Asiento brevemente. ¿Quiénes son «nosotros»? ¿Su periódico?

—¿Qué puede decirme sobre Clara?

—Es una tía que vale mucho —digo.

—¿Cómo era la relación entre ella y Haavard en los últimos tiempos?

—¿Qué clase de pregunta es esa? —interpelo, me arde el pecho—. Y ¿qué relevancia tiene, en realidad? Tenían una buena relación, diría.

—¿Clara está sola ahora con los niños? —pregunta—. ¿Cómo lo lleva?

—Se las apaña bien dadas las circunstancias, creo. ¿Por qué no se lo pregunta a ella?

—No es tan fácil ponerse en contacto con una ministra.

—¿Y por eso prefiere presentarse aquí, en mi casa? —digo mientras añado los espaguetis al agua hirviendo; de repente, estoy desesperado por sacarlo de mi casa—. Como ya le he dicho, no tengo ningún interés en conceder una entrevista.
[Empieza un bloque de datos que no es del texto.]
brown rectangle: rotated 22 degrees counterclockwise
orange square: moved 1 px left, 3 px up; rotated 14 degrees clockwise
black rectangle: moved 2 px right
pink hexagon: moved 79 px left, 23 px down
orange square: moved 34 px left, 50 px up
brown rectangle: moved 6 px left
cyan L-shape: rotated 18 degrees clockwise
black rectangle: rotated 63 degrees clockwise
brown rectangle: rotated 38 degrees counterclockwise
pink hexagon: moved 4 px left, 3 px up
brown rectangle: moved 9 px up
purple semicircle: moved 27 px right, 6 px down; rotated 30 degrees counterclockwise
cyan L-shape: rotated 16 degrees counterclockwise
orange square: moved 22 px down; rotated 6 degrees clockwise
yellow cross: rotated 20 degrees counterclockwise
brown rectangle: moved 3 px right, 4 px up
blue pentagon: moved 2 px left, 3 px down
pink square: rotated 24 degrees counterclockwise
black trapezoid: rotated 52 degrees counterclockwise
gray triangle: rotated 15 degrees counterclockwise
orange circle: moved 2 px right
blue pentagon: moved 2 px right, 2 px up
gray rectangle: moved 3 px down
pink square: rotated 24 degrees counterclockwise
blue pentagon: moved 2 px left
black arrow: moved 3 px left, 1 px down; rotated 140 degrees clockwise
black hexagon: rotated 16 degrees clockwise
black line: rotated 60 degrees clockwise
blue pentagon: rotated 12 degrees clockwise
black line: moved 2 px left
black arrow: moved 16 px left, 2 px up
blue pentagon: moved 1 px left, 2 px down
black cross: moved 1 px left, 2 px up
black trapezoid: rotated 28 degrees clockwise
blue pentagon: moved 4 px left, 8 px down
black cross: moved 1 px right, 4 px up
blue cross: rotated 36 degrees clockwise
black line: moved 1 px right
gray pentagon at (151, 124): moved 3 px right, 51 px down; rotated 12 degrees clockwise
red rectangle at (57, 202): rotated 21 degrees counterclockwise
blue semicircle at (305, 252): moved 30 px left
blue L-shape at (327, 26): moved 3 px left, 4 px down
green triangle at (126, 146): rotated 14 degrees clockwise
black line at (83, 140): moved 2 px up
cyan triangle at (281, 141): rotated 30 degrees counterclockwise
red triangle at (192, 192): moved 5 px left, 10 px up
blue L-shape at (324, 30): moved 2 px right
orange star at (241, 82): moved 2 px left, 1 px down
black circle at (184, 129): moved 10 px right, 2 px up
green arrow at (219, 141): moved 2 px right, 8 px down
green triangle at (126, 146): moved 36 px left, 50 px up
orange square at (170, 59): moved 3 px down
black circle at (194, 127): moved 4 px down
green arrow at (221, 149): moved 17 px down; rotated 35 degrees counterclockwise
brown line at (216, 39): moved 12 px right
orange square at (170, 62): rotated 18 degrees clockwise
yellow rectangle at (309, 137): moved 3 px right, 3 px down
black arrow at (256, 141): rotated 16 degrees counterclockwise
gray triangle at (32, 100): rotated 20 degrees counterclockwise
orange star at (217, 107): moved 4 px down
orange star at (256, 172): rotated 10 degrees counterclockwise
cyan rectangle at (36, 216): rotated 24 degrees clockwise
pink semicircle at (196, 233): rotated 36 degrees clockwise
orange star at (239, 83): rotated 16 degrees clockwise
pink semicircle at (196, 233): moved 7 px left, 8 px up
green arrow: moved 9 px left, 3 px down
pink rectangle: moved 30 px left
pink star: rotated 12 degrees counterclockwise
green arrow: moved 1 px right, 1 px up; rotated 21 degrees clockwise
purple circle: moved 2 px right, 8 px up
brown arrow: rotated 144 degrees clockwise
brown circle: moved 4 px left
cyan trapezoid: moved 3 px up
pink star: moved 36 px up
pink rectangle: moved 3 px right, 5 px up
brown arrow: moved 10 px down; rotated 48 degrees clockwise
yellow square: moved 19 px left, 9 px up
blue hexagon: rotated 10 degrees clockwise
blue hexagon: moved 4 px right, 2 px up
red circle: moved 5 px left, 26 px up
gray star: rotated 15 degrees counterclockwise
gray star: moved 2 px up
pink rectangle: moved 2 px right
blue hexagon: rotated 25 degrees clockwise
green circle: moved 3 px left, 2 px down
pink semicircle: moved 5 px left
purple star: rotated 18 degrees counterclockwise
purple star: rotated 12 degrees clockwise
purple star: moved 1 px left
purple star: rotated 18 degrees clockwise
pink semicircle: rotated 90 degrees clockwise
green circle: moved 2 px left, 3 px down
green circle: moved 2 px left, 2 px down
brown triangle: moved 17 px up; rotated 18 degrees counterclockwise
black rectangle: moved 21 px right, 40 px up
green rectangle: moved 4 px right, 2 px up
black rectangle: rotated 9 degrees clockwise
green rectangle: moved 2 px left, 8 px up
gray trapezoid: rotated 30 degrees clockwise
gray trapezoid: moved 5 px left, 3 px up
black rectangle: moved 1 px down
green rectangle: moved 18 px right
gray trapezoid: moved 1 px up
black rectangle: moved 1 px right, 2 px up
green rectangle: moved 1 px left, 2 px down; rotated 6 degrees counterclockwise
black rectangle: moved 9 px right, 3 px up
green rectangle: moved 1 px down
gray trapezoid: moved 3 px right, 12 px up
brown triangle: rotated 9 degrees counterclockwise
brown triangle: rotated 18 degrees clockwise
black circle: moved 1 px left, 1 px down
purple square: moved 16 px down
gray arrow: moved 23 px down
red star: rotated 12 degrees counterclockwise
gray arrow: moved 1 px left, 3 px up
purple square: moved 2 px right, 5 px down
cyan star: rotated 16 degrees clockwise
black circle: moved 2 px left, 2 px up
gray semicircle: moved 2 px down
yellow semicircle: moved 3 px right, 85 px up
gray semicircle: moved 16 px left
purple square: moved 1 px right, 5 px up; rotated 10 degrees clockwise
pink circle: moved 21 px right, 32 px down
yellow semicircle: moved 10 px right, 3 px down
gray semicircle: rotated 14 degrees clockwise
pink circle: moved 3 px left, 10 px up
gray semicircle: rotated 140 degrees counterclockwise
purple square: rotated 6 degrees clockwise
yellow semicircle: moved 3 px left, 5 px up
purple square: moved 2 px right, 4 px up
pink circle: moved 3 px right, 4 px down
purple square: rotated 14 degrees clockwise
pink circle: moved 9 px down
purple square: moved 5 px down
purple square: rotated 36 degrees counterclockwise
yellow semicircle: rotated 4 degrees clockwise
Ahora voy a servir la cena y usted tiene que marcharse, lo siento.

Desde que se ha sentado, he sentido una especie de temor a que jamás quiera levantarse para irse, a que deba echarlo de aquí a patadas. Después de todo, es un hombre gigantesco. Para mi alivio, se pone en pie, aunque con movimientos lentos.

Gracias a Dios, no he dicho nada en absoluto, nada que pueda usar en mi contra ni molestar a Clara.

—Lo dicho, no he aceptado participar en una entrevista, no quiero que me cite en ningún…

—Le he oído —dice él en un tono arrogante.

—¿Tiene alguna tarjeta de visita o algo parecido? —le pregunto, de repente dudo de si en realidad es periodista—. Para que pueda ponerme en contacto con usted si surgiese cualquier cosa.

—Sí —responde; saca la cartera y de ella extrae una tarjeta de visita desgastada.

—¿Ve a Clara a menudo? —pregunta mientras vuelve a guardar la cartera.

Me encojo de hombros.

—Somos amigos y prácticamente vecinos. Así que nos vemos de vez en cuando, sí.

—Supongo que necesitará ayuda en estos momentos. ¿Usted le presta su apoyo?

—No tengo nada más que decir —insisto, y les grito a las niñas que es hora de cenar mientras intento conducir al puto periodista hacia la puerta.

—Pues me sorprende que la gente como usted no esté más preocupada —comenta cuando llegamos al pasillo.

—¿A qué se refiere? —le pregunto.

—Bueno, no parece que a nadie le preocupen esos niños y resulta extraño, teniendo en cuenta lo que ha ocurrido.

Alza las cejas en una actitud pasivo-agresiva. Tengo que sacarlo de aquí.

—Esos niños están solos con una madre que no tiene tiempo para ellos. Es un clásico. Ya sea porque el padre ha muerto o porque lo han apartado de sus hijos. Está claro que se trata de una madre que tiene suficiente con lo suyo. Pero supongo que usted, a pesar de que es padre, no lo entiende.

—Adiós —le digo, abro la puerta, le coloco la mano en la espalda y lo empujo con cuidado hacia las escaleras. En el momento que sale por la puerta, la cierro de un portazo.